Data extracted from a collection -
────────────────────────────────────────

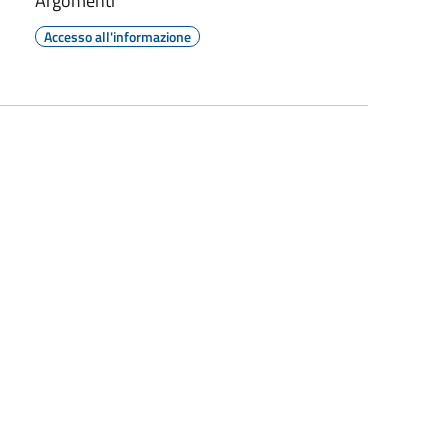
Argomenti
Accesso all'informazione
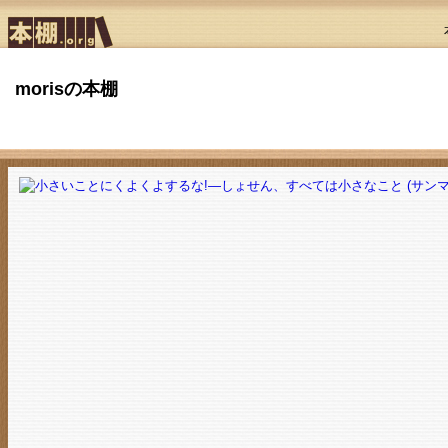
morisの本棚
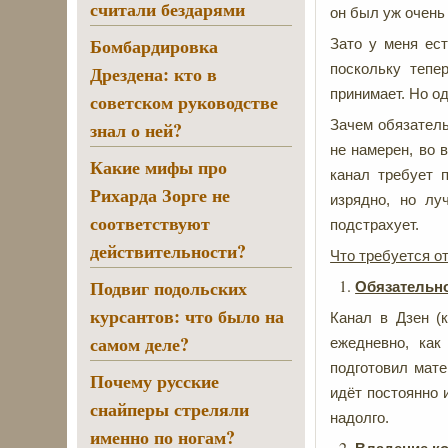
считали бездарями
он был уж очен
Бомбардировка
Зато у меня ес
поскольку тепе
Дрездена: кто в
принимает. Но од
советском руководстве
Зачем обязатель
знал о ней?
не намерен, во 
Какие мифы про
канал требует 
Рихарда Зорге не
изрядно, но лу
соответствуют
подстрахует.
действительности?
Что требуется от
Подвиг подольских
Обязательно
курсантов: что было на
Канал в Дзен (
самом деле?
ежедневно, как
подготовил мате
Почему русские
идёт постоянно 
снайперы стреляли
надолго.
именно по ногам?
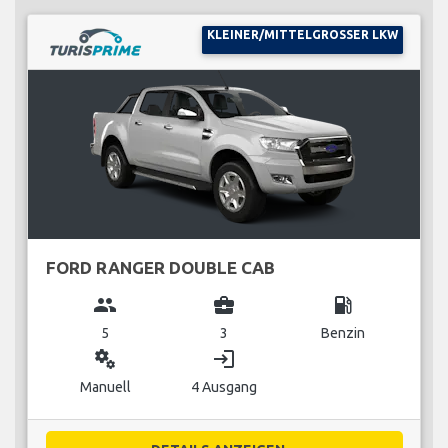
KLEINER/MITTELGROSSER LKW
FORD RANGER DOUBLE CAB
group
business_center
local_gas_station
5
3
Benzin
miscellaneous_services
login
Manuell
4 Ausgang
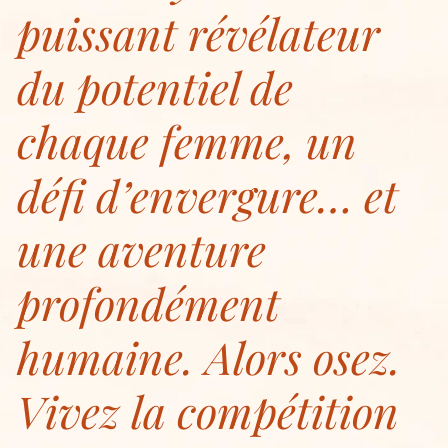
puissant révélateur
du potentiel de
chaque femme, un
défi d’envergure… et
une aventure
profondément
humaine. Alors osez.
Vivez la compétition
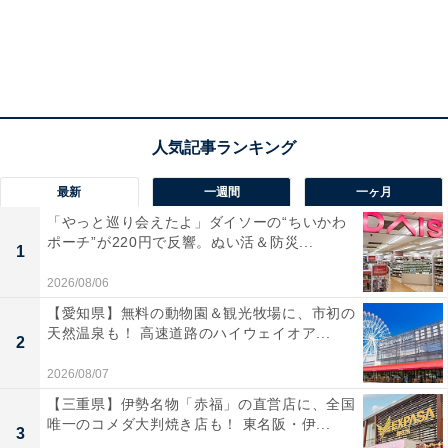
最新
一週間
一ヶ月
「やっと巡り会えたよ」ダイソーの“ちいかわ
ポーチ”が220円で反響。ぬい活＆防災...
1
2026/08/06
【愛知県】無料の動物園＆観光牧場に、市初の
天然温泉も！ 高速道路のハイウェイオア...
2
2026/08/07
【三重県】伊勢名物「赤福」の直営店に、全国
唯一のコメダ大判焼き店も！ 東名阪・伊...
3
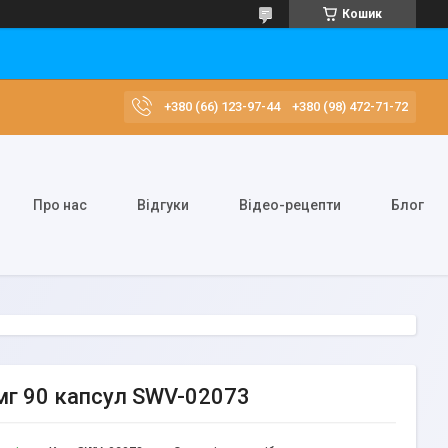
Кошик
+380 (66) 123-97-44
+380 (98) 472-71-72
Про нас
Відгуки
Відео-рецепти
Блог
 мг 90 капсул SWV-02073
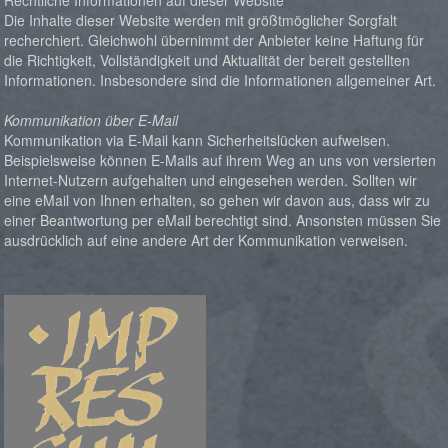
Rechtliche Informationen auf dieser Website
Die Inhalte dieser Website werden mit größtmöglicher Sorgfalt
recherchiert. Gleichwohl übernimmt der Anbieter keine Haftung für
die Richtigkeit, Vollständigkeit und Aktualität der bereit gestellten
Informationen. Insbesondere sind die Informationen allgemeiner Art.
Kommunikation über E-Mail
Kommunikation via E-Mail kann Sicherheitslücken aufweisen.
Beispielsweise können E-Mails auf ihrem Weg an uns von versierten
Internet-Nutzern aufgehalten und eingesehen werden. Sollten wir
eine eMail von Ihnen erhalten, so gehen wir davon aus, dass wir zu
einer Beantwortung per eMail berechtigt sind. Ansonsten müssen Sie
ausdrücklich auf eine andere Art der Kommunikation verweisen.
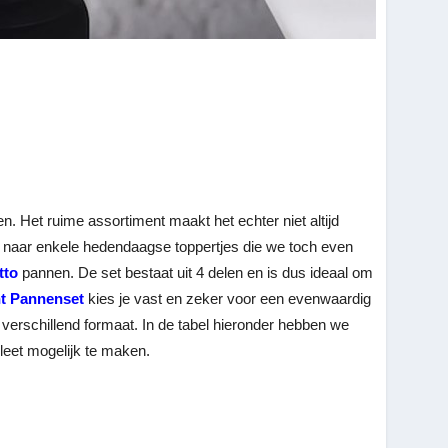
. Het ruime assortiment maakt het echter niet altijd
naar enkele hedendaagse toppertjes die we toch even
tto
pannen. De set bestaat uit 4 delen en is dus ideaal om
nt Pannenset
kies je vast en zeker voor een evenwaardig
 verschillend formaat. In de tabel hieronder hebben we
leet mogelijk te maken.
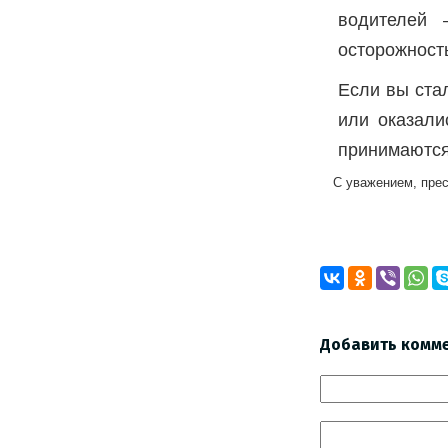
водителей 
осторожност
Если вы ста
или оказали
принимаются 
С уважением, пре
Добавить комм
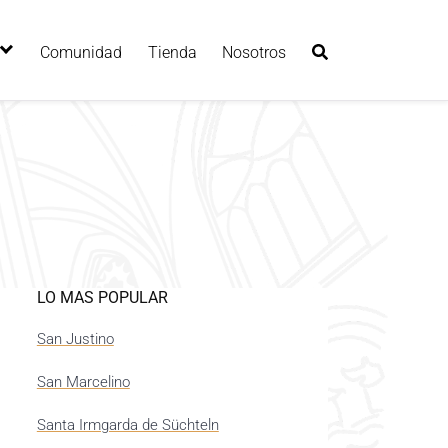
Comunidad
Tienda
Nosotros
LO MAS POPULAR
San Justino
San Marcelino
Santa Irmgarda de Süchteln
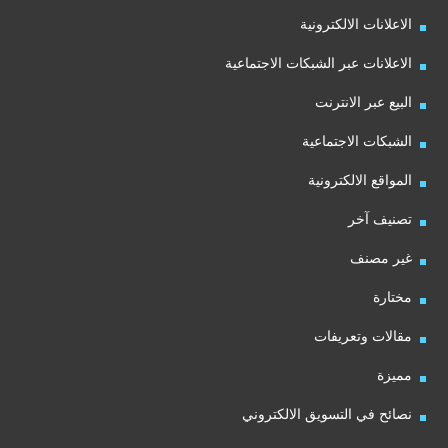
الاعلانات الالكترونية
الاعلانات عبر الشبكات الاجتماعية
البيع عبر الانترنت
الشبكات الاجتماعية
المواقع الالكترونية
تصنيف آخر
غير مصنف
مختارة
مقالات وتعريفات
مميزة
نصائح في التسويق الالكتروني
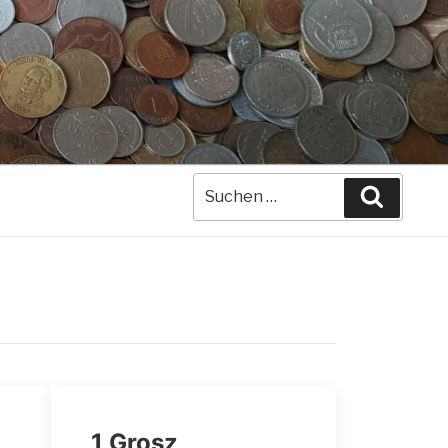
Suche
Suchen
nach:
1 Grosz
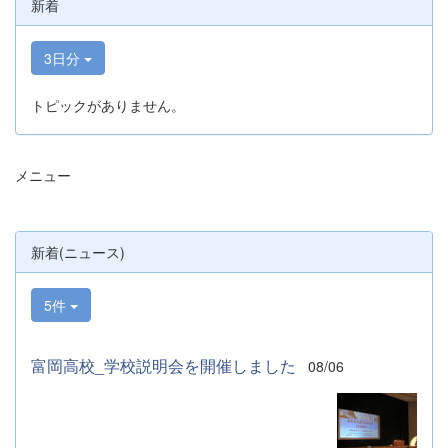
新着
3日分
トピックがありません。
メニュー
新着(ニュース)
5件
富岡高校_学校説明会を開催しました
08/06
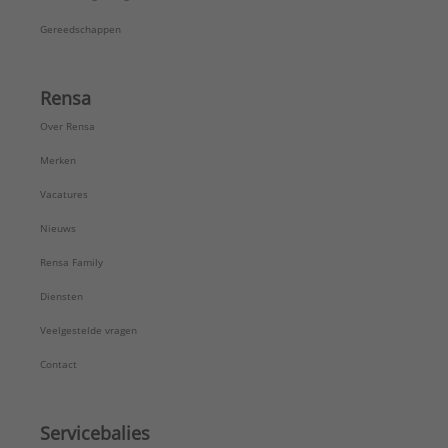
Gereedschappen
Rensa
Over Rensa
Merken
Vacatures
Nieuws
Rensa Family
Diensten
Veelgestelde vragen
Contact
Servicebalies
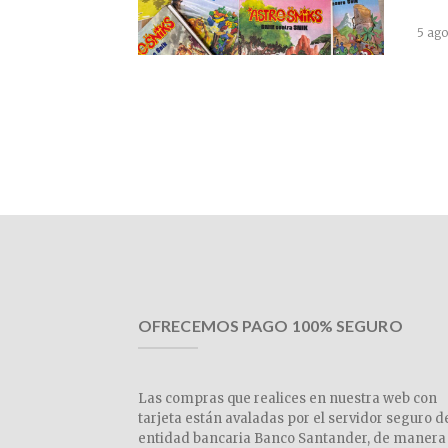
5 ago
OFRECEMOS PAGO 100% SEGURO
Las compras que realices en nuestra web con
tarjeta están avaladas por el servidor seguro d
entidad bancaria Banco Santander, de manera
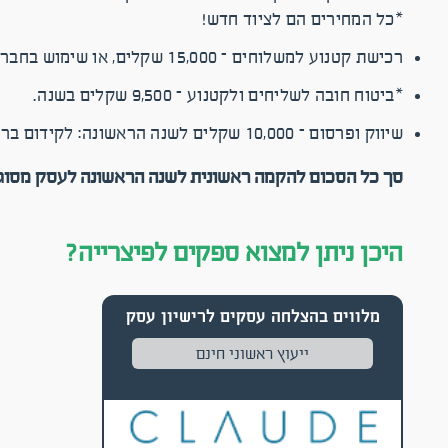
*כל המחירים הם לציוד חדש!
רכישת קטנוע למשלוחים – 15,000 שקלים, או שימוש בחברת שליחויות – 15 שקלים למשלוח.
*ביטוח חובה לשליחים ולקטנוע – 9,500 שקלים בשנה.
שיווק ופרסום – 10,000 שקלים לשנה הראשונה: לקידום ברשתות החברתיות ולניהול דף הפייסבוק.
סך כל הסכום להקמה ראשונית לשנה הראשונה לעסק מסוג פיצה: כ-,000
היכן ניתן למצוא ספקים לפיצרייה?
מלווים בהצלחה עסקים לרישיון עסק
ייעוץ ראשוני חינם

────────────────────────────────────────

What is needed - Please copy out each line of the data in which the word "Informationen" occurs.

Completed exercise -
Rechtliche Informationen auf dieser Website
Informationen. Insbesondere sind die Informationen allgemeiner Art.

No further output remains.